■ **Source material**
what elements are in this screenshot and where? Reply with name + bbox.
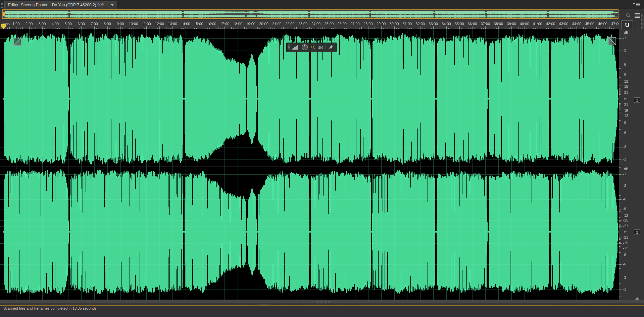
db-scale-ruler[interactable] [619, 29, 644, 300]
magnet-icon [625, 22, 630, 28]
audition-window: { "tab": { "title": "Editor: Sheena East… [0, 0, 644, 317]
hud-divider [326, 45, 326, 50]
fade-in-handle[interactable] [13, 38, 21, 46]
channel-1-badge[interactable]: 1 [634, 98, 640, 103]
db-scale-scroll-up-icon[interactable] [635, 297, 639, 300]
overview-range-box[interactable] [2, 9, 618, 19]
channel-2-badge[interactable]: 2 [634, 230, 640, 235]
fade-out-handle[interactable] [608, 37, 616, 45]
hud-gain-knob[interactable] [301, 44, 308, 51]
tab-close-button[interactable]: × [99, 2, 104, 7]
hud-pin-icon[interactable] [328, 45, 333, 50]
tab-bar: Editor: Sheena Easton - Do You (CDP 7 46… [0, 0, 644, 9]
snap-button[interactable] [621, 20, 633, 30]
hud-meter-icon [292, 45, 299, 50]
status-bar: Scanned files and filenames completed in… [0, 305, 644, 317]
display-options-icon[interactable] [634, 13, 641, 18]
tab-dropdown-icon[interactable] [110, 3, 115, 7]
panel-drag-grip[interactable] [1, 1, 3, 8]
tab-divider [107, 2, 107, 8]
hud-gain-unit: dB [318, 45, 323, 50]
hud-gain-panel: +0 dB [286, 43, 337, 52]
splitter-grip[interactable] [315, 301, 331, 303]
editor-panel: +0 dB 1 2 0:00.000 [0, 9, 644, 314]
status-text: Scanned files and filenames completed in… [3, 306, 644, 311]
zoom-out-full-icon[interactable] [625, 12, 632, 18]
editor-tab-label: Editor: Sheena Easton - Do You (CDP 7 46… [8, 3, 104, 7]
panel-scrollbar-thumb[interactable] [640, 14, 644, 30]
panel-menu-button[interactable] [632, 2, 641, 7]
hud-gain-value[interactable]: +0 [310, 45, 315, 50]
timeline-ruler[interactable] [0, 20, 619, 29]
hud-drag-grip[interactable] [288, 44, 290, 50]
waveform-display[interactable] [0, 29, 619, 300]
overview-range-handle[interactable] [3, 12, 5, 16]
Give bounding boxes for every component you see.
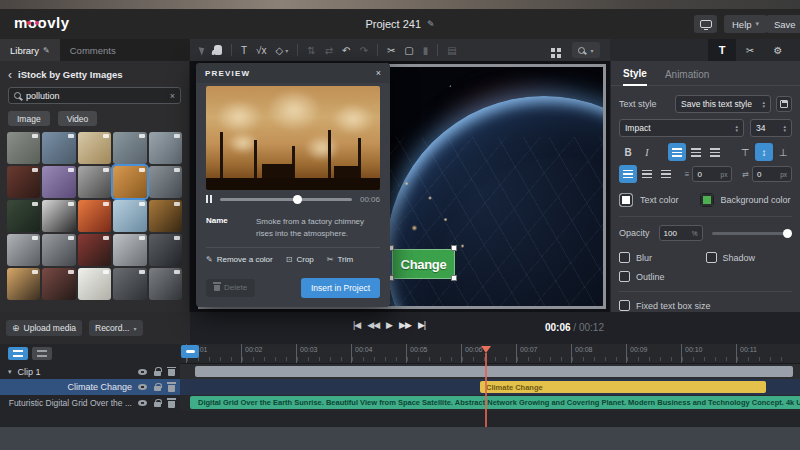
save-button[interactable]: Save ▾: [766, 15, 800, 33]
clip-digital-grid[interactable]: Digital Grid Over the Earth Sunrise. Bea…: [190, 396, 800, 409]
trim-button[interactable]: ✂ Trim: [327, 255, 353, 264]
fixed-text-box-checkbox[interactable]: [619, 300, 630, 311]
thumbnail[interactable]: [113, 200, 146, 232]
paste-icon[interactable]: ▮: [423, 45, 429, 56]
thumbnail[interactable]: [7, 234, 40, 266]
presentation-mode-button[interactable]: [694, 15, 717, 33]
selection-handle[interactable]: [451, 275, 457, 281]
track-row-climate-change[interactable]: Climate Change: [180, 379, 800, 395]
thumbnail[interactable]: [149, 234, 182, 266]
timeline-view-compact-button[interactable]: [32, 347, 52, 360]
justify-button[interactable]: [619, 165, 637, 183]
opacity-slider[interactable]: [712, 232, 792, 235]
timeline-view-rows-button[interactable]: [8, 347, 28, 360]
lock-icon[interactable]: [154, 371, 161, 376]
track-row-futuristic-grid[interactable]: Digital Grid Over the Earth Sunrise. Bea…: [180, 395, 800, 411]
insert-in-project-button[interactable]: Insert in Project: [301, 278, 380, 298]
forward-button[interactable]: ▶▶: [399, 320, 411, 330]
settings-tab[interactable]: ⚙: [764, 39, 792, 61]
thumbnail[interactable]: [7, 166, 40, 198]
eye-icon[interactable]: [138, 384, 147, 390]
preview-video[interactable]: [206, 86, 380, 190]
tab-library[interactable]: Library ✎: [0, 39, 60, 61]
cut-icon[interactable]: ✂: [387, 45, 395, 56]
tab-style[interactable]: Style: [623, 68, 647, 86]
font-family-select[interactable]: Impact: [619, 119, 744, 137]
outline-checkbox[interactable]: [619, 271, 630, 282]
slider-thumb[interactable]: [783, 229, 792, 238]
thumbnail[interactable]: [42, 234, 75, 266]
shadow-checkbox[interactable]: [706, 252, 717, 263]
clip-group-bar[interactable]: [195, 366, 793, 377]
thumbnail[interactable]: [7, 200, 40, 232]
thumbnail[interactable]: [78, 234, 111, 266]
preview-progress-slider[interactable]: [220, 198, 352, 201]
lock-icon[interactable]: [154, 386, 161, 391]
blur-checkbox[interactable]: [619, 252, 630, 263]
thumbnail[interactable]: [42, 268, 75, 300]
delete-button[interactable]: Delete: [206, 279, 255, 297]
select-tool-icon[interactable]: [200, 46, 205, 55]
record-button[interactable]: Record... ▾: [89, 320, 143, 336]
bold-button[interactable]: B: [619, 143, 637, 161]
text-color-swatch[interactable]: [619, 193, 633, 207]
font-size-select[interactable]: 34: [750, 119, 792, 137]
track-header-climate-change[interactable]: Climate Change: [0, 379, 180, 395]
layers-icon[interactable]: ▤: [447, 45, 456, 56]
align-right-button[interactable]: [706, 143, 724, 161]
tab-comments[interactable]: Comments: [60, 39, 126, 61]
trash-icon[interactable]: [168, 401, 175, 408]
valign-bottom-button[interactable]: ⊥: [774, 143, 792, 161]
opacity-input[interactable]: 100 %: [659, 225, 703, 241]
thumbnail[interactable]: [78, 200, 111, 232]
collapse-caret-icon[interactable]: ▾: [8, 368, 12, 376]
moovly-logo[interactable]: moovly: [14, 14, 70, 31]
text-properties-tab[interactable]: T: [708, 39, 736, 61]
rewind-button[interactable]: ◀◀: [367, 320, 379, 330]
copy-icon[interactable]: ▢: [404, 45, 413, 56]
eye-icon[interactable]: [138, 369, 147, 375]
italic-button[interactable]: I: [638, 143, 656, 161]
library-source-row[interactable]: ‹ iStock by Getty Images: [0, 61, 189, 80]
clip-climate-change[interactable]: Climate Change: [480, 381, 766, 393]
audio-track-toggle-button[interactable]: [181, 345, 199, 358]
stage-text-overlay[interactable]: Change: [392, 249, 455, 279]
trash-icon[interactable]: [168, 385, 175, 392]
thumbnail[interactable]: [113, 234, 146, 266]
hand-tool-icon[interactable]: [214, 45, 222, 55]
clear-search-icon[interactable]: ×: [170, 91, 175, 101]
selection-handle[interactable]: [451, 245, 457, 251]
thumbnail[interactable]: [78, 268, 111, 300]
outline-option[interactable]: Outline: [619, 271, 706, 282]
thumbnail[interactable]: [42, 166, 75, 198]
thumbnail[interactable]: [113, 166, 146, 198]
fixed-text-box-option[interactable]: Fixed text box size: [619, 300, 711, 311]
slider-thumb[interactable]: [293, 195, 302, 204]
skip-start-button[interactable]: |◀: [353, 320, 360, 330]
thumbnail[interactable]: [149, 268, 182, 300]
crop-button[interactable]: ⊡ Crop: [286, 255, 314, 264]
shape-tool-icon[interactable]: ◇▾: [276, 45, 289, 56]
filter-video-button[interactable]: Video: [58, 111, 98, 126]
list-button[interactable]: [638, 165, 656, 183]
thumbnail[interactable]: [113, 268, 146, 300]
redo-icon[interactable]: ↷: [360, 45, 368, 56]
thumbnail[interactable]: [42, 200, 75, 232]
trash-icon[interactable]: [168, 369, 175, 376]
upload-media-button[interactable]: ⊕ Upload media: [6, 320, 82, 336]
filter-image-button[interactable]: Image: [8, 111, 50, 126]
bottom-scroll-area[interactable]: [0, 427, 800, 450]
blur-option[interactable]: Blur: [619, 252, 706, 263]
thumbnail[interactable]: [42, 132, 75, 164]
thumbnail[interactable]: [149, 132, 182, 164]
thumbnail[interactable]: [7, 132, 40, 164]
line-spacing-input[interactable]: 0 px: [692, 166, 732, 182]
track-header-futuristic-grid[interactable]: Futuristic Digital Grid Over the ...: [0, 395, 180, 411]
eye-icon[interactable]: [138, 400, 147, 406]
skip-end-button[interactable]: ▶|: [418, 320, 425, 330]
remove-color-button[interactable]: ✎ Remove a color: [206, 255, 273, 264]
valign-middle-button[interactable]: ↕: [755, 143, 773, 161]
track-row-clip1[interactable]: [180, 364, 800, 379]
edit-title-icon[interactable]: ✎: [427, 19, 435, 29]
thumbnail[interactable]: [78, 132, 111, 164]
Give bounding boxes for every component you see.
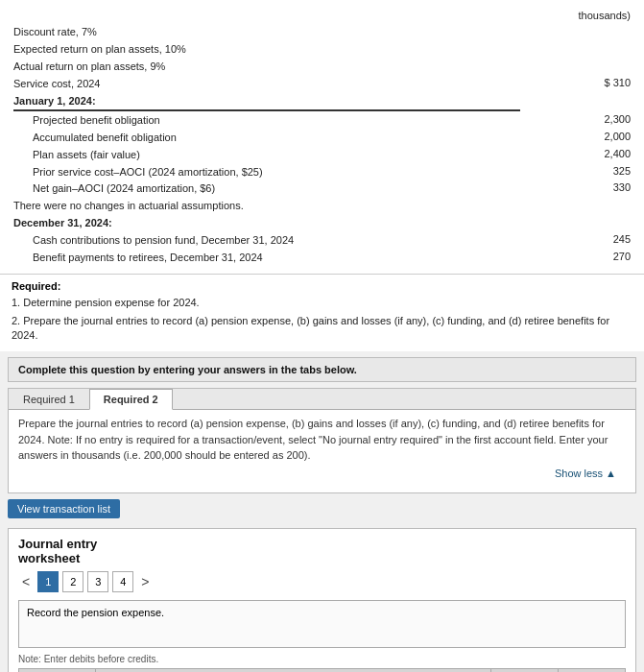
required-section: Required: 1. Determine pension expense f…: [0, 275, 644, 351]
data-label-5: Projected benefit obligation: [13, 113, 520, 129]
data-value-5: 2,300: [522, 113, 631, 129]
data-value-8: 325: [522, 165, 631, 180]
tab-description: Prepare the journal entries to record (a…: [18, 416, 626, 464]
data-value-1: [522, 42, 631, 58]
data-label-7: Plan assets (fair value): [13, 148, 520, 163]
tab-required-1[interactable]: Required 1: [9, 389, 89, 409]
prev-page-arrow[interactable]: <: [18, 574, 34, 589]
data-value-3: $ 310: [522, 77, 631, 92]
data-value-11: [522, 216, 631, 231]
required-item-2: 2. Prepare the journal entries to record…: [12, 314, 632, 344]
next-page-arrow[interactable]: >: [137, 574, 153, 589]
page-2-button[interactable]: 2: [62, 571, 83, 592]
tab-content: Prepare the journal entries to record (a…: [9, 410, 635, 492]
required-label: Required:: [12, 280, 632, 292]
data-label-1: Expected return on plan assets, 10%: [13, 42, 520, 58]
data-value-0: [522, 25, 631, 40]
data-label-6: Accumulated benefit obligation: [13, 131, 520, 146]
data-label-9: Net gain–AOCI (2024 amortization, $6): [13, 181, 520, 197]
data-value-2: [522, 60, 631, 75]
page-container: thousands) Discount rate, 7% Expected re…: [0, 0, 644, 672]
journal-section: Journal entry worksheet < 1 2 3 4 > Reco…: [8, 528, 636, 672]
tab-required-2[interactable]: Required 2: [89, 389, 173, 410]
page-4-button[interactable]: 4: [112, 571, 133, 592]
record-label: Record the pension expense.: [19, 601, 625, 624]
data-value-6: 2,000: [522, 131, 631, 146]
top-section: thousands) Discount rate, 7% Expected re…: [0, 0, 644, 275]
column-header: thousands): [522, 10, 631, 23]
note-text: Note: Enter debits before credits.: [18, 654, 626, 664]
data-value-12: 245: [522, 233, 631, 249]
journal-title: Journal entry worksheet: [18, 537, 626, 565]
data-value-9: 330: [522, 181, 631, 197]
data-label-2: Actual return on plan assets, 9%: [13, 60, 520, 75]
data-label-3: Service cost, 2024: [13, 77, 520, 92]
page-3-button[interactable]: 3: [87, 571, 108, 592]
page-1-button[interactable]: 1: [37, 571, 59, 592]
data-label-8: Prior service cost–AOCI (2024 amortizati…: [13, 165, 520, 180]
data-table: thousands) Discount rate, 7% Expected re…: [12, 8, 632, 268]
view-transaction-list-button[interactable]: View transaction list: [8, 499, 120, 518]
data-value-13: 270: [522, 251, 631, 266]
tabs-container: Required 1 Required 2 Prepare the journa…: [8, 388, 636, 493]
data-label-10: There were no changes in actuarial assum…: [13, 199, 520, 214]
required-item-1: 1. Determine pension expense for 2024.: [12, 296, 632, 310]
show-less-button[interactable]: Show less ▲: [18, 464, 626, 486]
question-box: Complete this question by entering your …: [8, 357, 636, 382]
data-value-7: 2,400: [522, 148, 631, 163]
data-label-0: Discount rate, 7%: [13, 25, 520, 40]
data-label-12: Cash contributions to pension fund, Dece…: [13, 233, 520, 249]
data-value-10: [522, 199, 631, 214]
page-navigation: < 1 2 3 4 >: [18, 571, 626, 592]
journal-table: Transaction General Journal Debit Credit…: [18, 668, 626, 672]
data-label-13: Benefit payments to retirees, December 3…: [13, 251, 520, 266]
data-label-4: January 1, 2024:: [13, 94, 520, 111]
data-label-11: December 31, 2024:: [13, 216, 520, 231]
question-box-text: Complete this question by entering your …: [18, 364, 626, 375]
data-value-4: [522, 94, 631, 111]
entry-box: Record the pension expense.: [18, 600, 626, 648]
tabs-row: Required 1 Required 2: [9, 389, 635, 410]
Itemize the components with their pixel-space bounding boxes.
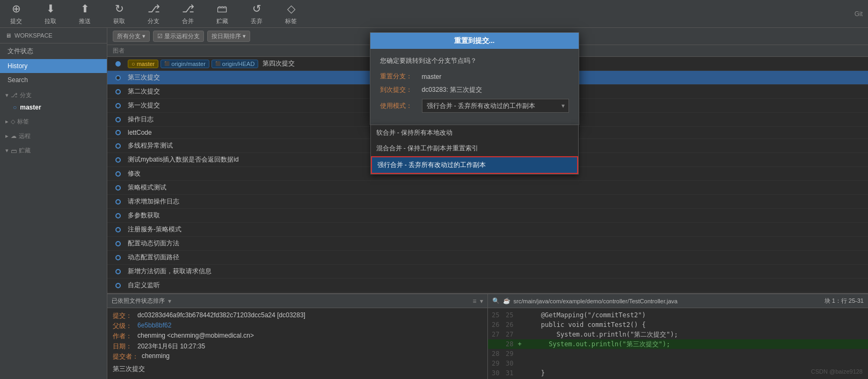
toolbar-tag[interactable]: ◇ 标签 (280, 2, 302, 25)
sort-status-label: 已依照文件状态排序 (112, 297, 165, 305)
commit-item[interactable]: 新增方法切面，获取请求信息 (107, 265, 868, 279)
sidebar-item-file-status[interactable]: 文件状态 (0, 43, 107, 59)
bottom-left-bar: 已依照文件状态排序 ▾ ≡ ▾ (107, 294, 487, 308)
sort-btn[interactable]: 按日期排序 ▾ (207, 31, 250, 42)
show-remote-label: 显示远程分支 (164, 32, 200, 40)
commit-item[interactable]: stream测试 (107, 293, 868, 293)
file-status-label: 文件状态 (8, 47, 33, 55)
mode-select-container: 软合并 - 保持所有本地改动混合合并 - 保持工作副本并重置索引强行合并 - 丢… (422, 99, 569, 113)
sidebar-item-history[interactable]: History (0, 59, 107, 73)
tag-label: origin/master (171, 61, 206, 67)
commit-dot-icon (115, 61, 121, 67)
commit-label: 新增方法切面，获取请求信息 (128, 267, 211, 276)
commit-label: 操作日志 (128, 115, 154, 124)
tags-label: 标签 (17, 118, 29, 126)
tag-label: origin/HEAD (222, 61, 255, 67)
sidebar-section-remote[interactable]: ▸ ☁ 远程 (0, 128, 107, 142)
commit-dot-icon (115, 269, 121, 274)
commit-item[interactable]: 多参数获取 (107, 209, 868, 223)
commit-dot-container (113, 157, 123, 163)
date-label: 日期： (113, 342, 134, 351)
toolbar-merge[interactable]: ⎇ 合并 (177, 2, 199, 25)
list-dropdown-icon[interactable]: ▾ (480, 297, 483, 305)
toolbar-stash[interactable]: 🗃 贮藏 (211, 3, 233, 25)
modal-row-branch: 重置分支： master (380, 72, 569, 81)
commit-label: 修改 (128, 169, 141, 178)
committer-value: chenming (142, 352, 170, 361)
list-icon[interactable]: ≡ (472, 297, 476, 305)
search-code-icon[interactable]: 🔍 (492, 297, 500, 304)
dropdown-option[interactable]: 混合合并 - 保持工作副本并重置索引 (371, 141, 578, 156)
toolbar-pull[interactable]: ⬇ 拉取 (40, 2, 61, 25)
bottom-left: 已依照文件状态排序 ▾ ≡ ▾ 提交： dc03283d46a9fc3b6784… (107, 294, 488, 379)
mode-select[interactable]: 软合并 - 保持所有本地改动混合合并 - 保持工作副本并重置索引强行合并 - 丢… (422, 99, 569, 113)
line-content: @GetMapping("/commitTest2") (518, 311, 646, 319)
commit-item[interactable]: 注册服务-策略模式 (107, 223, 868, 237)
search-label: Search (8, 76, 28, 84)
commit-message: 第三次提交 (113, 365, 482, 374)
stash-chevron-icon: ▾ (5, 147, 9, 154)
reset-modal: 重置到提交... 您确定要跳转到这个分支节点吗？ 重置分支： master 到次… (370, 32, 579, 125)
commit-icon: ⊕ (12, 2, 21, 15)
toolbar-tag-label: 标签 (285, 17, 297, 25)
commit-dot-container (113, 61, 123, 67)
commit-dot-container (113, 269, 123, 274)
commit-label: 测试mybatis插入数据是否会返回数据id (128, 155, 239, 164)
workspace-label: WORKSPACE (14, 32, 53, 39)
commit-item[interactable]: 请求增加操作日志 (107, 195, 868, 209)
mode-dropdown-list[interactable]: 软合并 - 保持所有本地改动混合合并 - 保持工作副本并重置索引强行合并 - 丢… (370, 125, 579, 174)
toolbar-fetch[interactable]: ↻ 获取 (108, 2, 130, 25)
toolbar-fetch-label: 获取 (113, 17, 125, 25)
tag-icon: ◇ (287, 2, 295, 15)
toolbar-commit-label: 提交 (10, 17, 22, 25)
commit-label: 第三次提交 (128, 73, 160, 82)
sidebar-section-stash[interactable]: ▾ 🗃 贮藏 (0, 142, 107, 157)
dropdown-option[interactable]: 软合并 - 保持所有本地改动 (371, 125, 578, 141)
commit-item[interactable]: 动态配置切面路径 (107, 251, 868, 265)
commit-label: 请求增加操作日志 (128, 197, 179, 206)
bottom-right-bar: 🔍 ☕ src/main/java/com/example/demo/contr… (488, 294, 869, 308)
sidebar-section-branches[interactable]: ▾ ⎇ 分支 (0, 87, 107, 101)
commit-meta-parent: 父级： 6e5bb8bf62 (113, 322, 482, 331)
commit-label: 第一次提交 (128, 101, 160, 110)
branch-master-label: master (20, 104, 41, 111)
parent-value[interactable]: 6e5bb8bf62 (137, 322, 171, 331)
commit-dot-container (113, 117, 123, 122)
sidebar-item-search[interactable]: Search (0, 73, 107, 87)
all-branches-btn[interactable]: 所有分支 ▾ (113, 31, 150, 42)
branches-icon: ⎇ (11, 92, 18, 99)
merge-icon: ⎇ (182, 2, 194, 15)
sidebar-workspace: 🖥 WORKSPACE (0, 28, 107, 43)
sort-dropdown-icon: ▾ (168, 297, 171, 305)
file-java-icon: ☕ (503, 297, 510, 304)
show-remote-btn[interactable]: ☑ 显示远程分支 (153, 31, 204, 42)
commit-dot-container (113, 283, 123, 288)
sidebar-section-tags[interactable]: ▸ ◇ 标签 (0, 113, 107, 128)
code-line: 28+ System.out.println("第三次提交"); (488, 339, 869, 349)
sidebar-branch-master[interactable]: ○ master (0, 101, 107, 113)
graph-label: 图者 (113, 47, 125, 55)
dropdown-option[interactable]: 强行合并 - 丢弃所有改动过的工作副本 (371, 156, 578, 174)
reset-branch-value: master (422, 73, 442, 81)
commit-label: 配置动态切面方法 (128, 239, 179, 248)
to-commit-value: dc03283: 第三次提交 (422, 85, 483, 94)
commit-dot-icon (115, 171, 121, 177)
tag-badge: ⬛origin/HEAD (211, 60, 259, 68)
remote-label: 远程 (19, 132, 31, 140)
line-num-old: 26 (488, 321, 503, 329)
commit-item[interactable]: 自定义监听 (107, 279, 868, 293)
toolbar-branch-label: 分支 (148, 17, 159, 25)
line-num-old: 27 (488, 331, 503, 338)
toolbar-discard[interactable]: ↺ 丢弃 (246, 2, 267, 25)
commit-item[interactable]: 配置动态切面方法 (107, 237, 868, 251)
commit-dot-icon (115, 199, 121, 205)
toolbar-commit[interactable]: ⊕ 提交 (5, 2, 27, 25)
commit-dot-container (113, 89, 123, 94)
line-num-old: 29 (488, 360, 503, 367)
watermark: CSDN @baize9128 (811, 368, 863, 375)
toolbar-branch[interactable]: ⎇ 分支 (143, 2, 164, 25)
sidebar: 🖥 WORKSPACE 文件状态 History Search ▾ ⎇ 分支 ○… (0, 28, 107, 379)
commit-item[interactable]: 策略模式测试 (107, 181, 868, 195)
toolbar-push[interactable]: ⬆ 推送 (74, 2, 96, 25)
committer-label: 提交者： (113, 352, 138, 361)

■ **What is expected**
Every line in the listing that holds "Grid" belongs in the answer.

■ **Task response**
clip-digital-grid[interactable]: Digital Grid Over the Earth Sunrise. Bea…: [190, 396, 800, 409]
track-row-futuristic-grid[interactable]: Digital Grid Over the Earth Sunrise. Bea…: [180, 395, 800, 411]
track-header-futuristic-grid[interactable]: Futuristic Digital Grid Over the ...: [0, 395, 180, 411]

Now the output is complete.